— Extracted page text data —
= Beginning of Section =

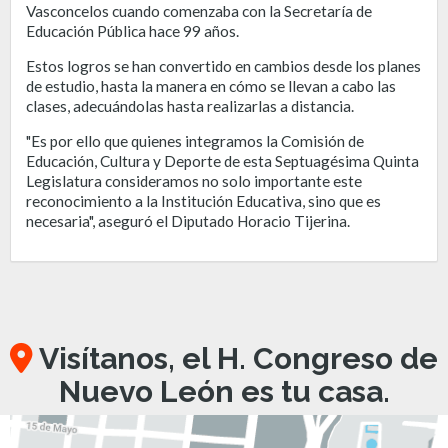
Vasconcelos cuando comenzaba con la Secretaría de
Educación Pública hace 99 años.
Estos logros se han convertido en cambios desde los planes
de estudio, hasta la manera en cómo se llevan a cabo las
clases, adecuándolas hasta realizarlas a distancia.
"Es por ello que quienes integramos la Comisión de
Educación, Cultura y Deporte de esta Septuagésima Quinta
Legislatura consideramos no solo importante este
reconocimiento a la Institución Educativa, sino que es
necesaria", aseguró el Diputado Horacio Tijerina.
Visítanos, el H. Congreso de
Nuevo León es tu casa.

= End of Section =

— About this exercise —
Among the entries above, identify all lines with "hasta" and copy them.

— Exercise output —
de estudio, hasta la manera en cómo se llevan a cabo las
clases, adecuándolas hasta realizarlas a distancia.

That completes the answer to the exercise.